What is the difference between the simplified and directional method for weld design? The simplified method (Clause 4.5.3.3) assumes the weld capacity is independent of load direction and is always conservative for longitudinal (side) fillets. The directional method (Clause 4.5.3.2) resolves stresses into σ⊥, τ⊥, and τ∥ components and can give higher capacity for longitudinal welds (up to 30% more) but lower capacity for purely transverse welds. The directional method is recommended for all heavily loaded connections because it correctly captures the direction-dependent strength of fillet welds.

What is the minimum fillet weld size per EN 1993-1-8? Per EN 1993-1-8 Clause 4.5, the minimum fillet weld throat thickness a is 2.5 mm for plates up to 4 mm thick, increasing to 8 mm for plates over 30 mm. The minimum leg length s = a × √2. For standard structural connections in S355 (8-20 mm plates), minimum a = 4-5 mm (leg s = 5.7-7.1 mm).

What is the correlation factor β_w and why does it increase with steel grade? β_w accounts for the reduced ductility and different metallurgy of the heat-affected zone (HAZ) in higher-strength steels. For S235 (β_w = 0.80), the weld metal overmatches the parent metal strength. For S460 (β_w = 1.00), the weld metal must match the parent metal strength while the HAZ has reduced toughness. The increasing β_w offsets the higher parent material f_u, so the design weld resistance f_vw,d is approximately constant across steel grades — the weld, not the parent metal, governs the design.

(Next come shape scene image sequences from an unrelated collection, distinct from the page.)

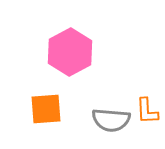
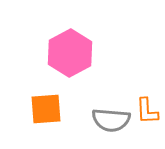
pink hexagon: moved 1 px down
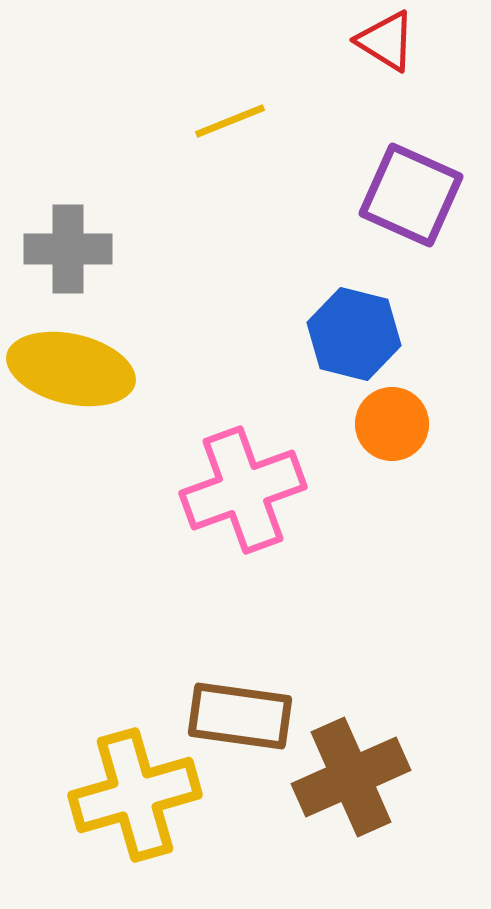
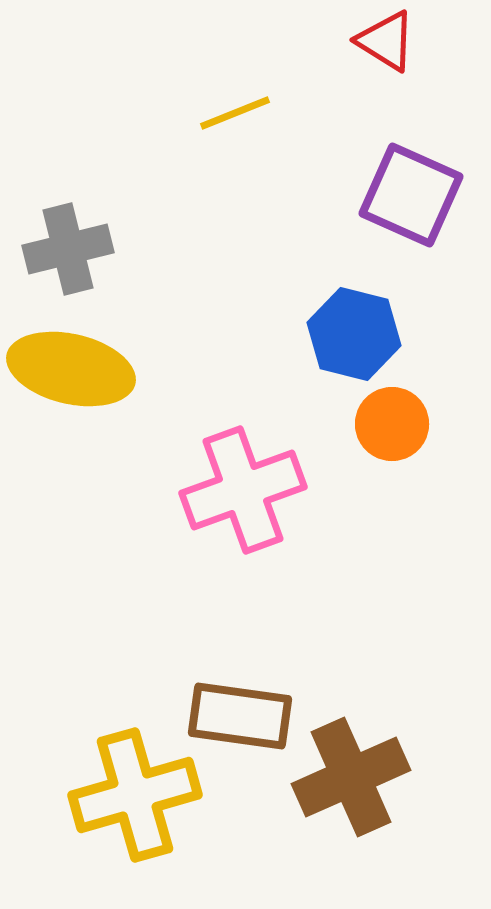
yellow line: moved 5 px right, 8 px up
gray cross: rotated 14 degrees counterclockwise
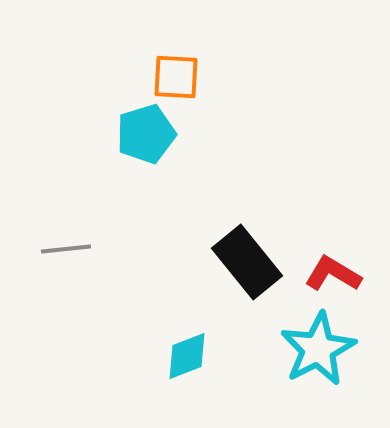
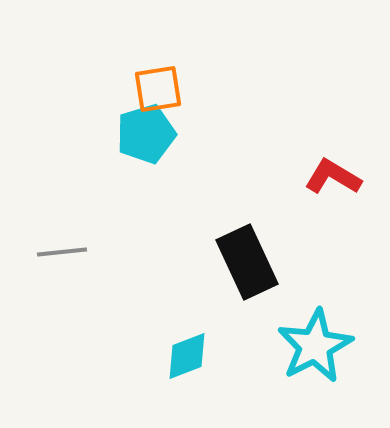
orange square: moved 18 px left, 12 px down; rotated 12 degrees counterclockwise
gray line: moved 4 px left, 3 px down
black rectangle: rotated 14 degrees clockwise
red L-shape: moved 97 px up
cyan star: moved 3 px left, 3 px up
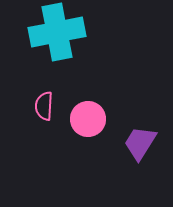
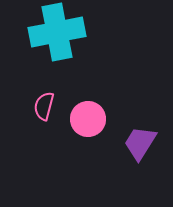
pink semicircle: rotated 12 degrees clockwise
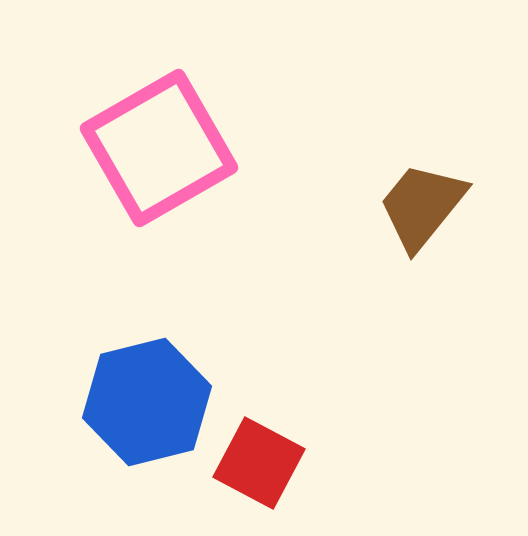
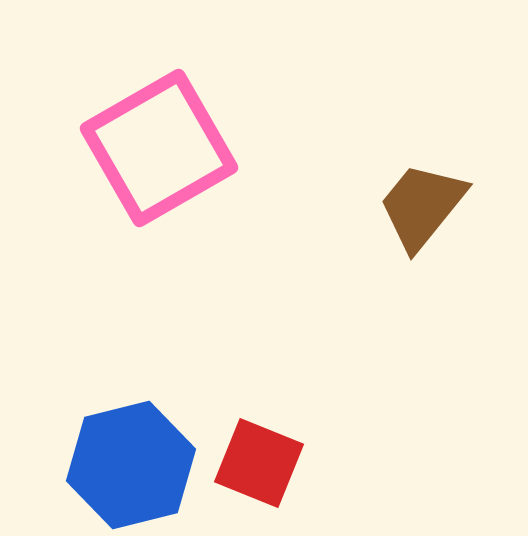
blue hexagon: moved 16 px left, 63 px down
red square: rotated 6 degrees counterclockwise
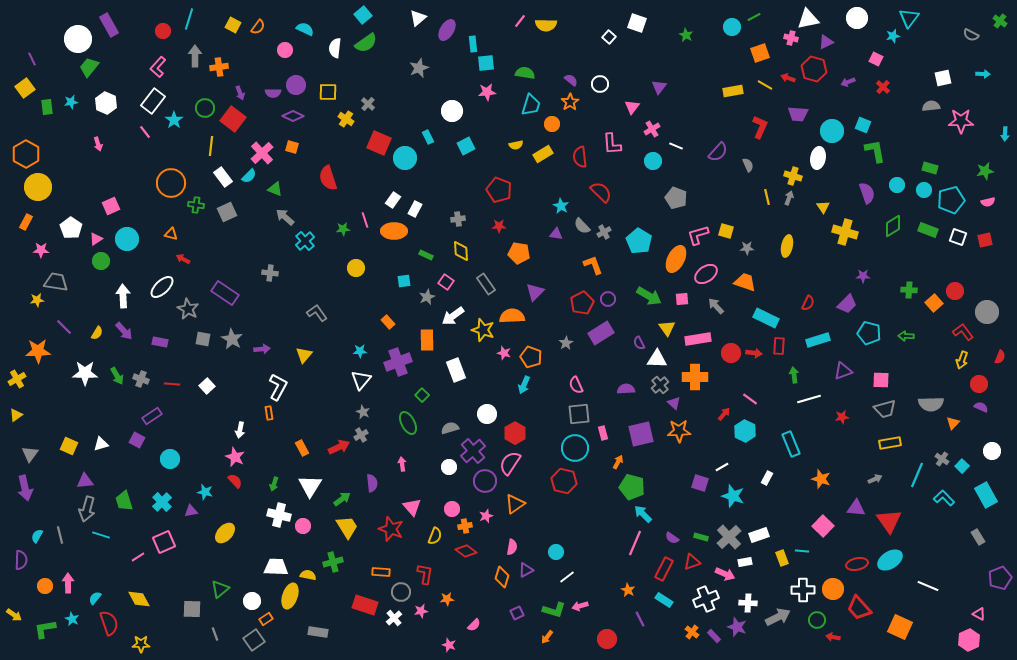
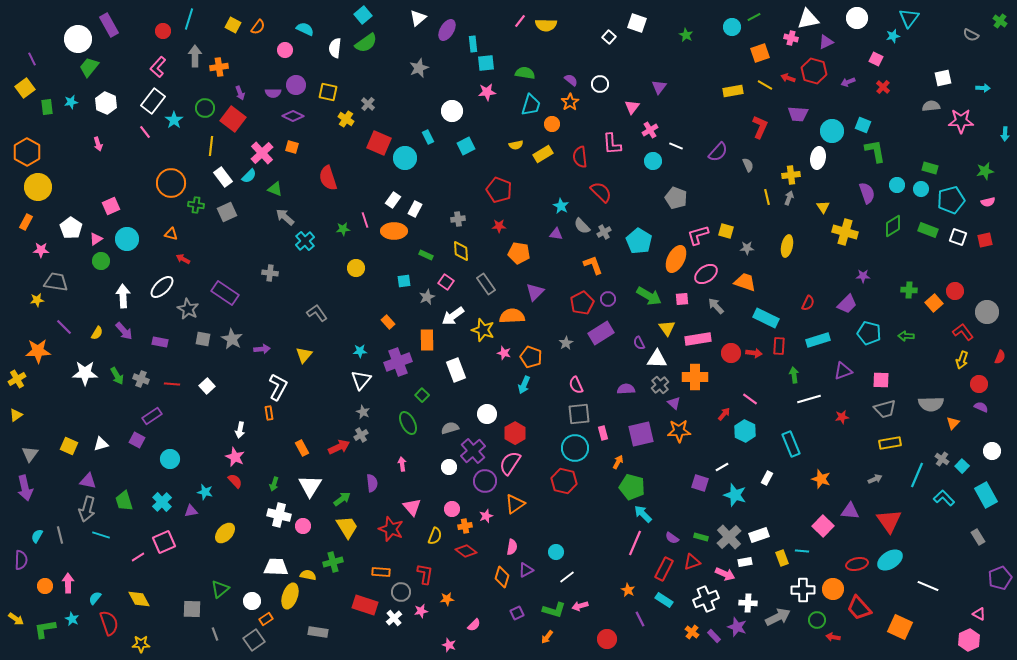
red hexagon at (814, 69): moved 2 px down
cyan arrow at (983, 74): moved 14 px down
yellow square at (328, 92): rotated 12 degrees clockwise
pink cross at (652, 129): moved 2 px left, 1 px down
orange hexagon at (26, 154): moved 1 px right, 2 px up
yellow cross at (793, 176): moved 2 px left, 1 px up; rotated 24 degrees counterclockwise
cyan circle at (924, 190): moved 3 px left, 1 px up
purple triangle at (85, 481): moved 3 px right; rotated 18 degrees clockwise
cyan star at (733, 496): moved 2 px right, 1 px up
purple triangle at (856, 508): moved 6 px left, 3 px down
yellow arrow at (14, 615): moved 2 px right, 4 px down
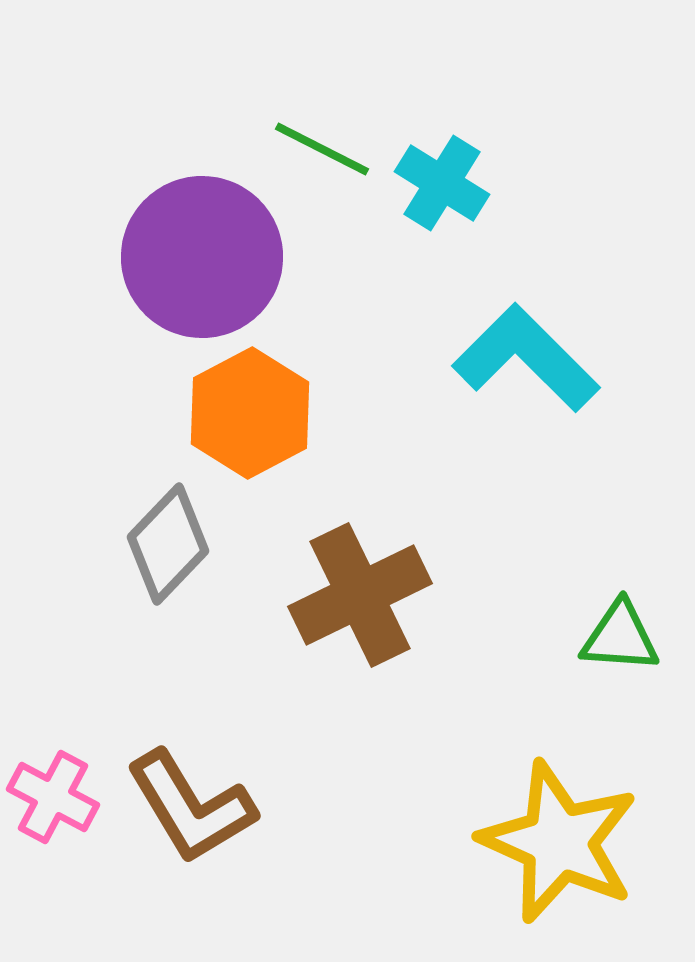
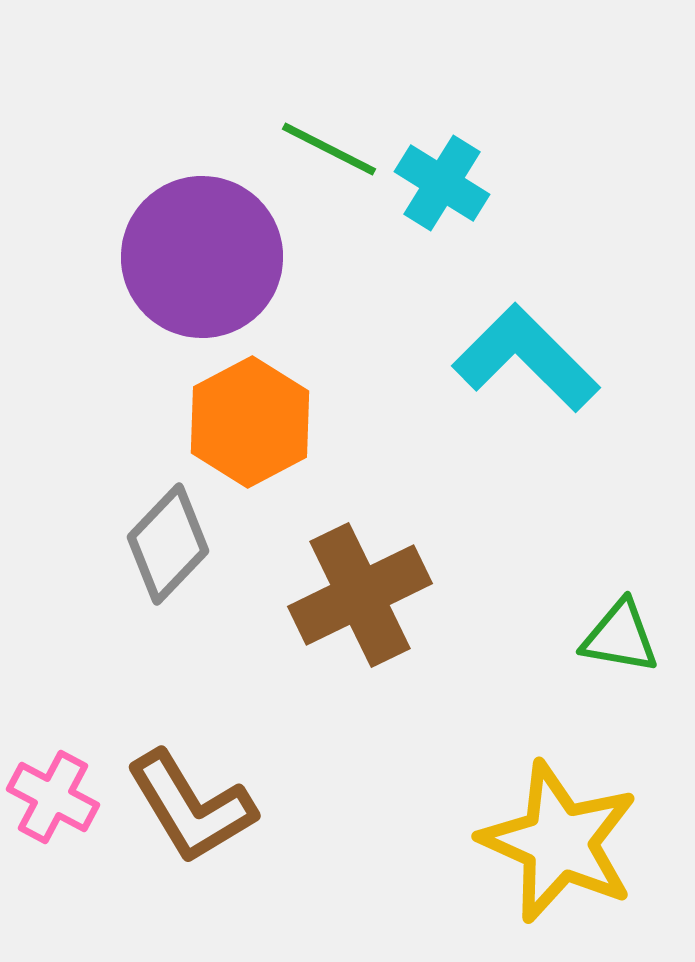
green line: moved 7 px right
orange hexagon: moved 9 px down
green triangle: rotated 6 degrees clockwise
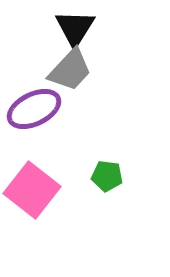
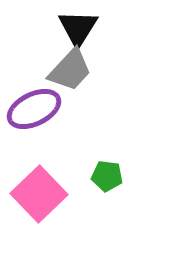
black triangle: moved 3 px right
pink square: moved 7 px right, 4 px down; rotated 8 degrees clockwise
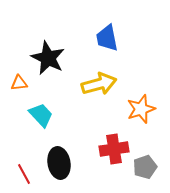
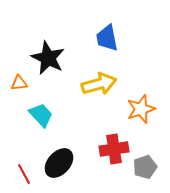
black ellipse: rotated 52 degrees clockwise
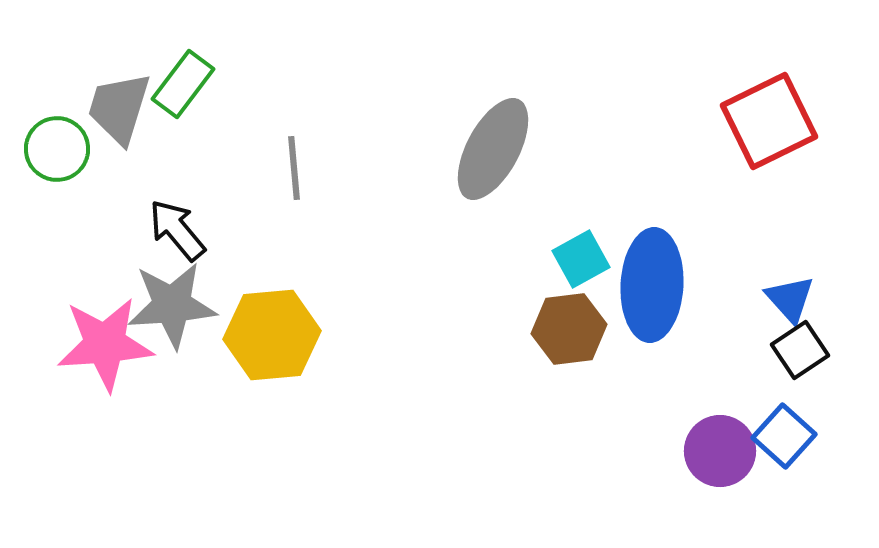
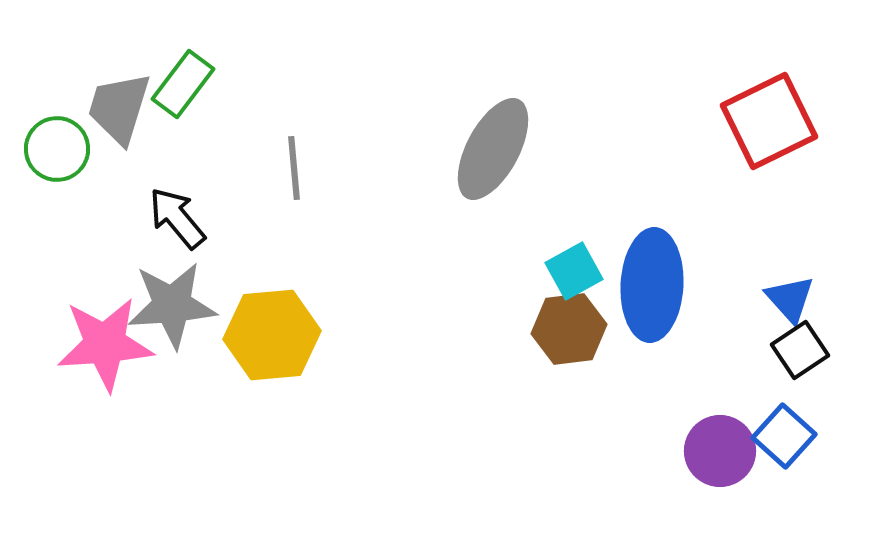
black arrow: moved 12 px up
cyan square: moved 7 px left, 12 px down
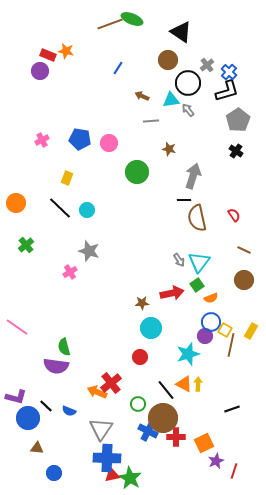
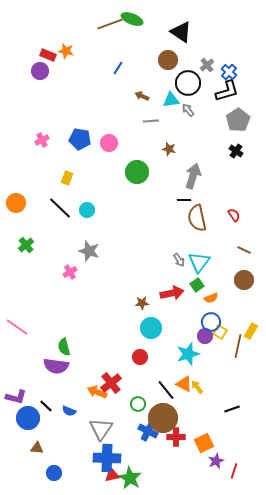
yellow square at (225, 330): moved 5 px left, 2 px down
brown line at (231, 345): moved 7 px right, 1 px down
yellow arrow at (198, 384): moved 1 px left, 3 px down; rotated 40 degrees counterclockwise
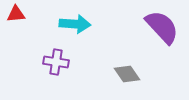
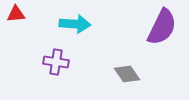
purple semicircle: rotated 69 degrees clockwise
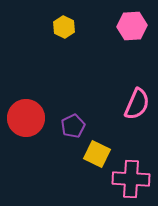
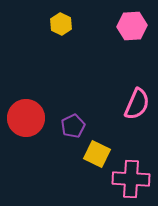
yellow hexagon: moved 3 px left, 3 px up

When should I use intermittent rather than continuous fillet welds? Intermittent fillet welds (minimum 40 mm long segments at specified spacing) are used for lightly loaded connections where the continuous weld strength far exceeds the applied load. They are common for stiffener-to-web connections in plate girders and for web-to-flange connections in built-up sections where shear flow is low. Maximum clear spacing = min(12t, 200 mm) for compression members and min(16t, 250 mm) for tension members. However, intermittent welds create corrosion traps and are discouraged for external applications and fatigue-loaded structures.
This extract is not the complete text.